So a man has been killed by a shark off the coast of Western Australia. Tragic, of course. The Foreign Office, in its infinite and paternalistic wisdom, has now warned British tourists to ‘stay vigilant’. As if we needed a government pamphlet to remind us that the sea contains large, toothy predators. One almost expects a follow-up advisory: ‘Warning: the sun is hot. Apply sunscreen.’
Let us step back from the immediate horror and consider what this episode reveals about our age. We live in a society that has become morbidly obsessed with the elimination of all risk. We have sanitised our public spaces, padded our playgrounds, and filled our legislation with caveats and warnings. And yet the ocean, that vast and indifferent expanse, will not be tamed. It remains the last bastion of genuine, untrammelled danger. A shark attack is a reminder that nature does not care about your travel insurance.

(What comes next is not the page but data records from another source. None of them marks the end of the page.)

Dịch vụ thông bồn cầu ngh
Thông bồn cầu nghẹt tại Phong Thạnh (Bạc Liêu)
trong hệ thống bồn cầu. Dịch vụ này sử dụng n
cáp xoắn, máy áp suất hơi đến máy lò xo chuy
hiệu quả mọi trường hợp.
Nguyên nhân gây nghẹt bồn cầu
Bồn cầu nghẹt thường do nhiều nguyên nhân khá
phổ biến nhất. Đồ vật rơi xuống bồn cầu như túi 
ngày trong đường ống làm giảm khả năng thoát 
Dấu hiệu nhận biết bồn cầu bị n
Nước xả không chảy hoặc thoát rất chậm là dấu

But here is the contrarian thought: perhaps this is not a bad thing. Perhaps the very existence of such risks is what gives a holiday its edge, its authenticity. The Victorian traveller knew this. They went to the Orient with the understanding that dysentery, bandits, and shipwrecks were part of the package. Today’s tourist expects a bubble of safety from the moment they leave Heathrow. When that bubble bursts they are shocked, outraged. ‘Why was I not warned?’ they cry. But to be warned is to have the experience mediated, diminished.
I am not callous. I do not dismiss the grief of the man’s family. But I do dismiss the assumption that such tragedies are wholly avoidable. The sea is not a swimming pool. It is a wilderness. And when we enter a wilderness, we accept its terms. The Romans understood this. They saw the arena as a place where fate could strike without warning. The modern beach is its own arena.
What would the Victorians say? They would probably note that the decline of empire is marked by an obsession with safety. As Britain’s global power wanes, we retreat into a fortress of caution. We issue travel advisories. We ban things. We seek to control the uncontrollable. This is decadence. This is the mark of a people who no longer believe in their own capacity to face danger.
The real question is not how to prevent shark attacks. It is whether we are willing to accept that some dangers are inherent to life itself. If you swim in the sea, you might meet a shark. If you climb a mountain, you might fall. If you live, you will die. The attempt to eliminate all risk is a flight from mortality. And it is a flight that can never succeed.
So by all means, be cautious. But do not mistake caution for virtue. The man who died in Western Australia was not a fool. He was simply a man who went into the water. That is something we have all done, and will do again. And if the Foreign Office wants to issue a warning, let it be this: life is dangerous. Live anyway.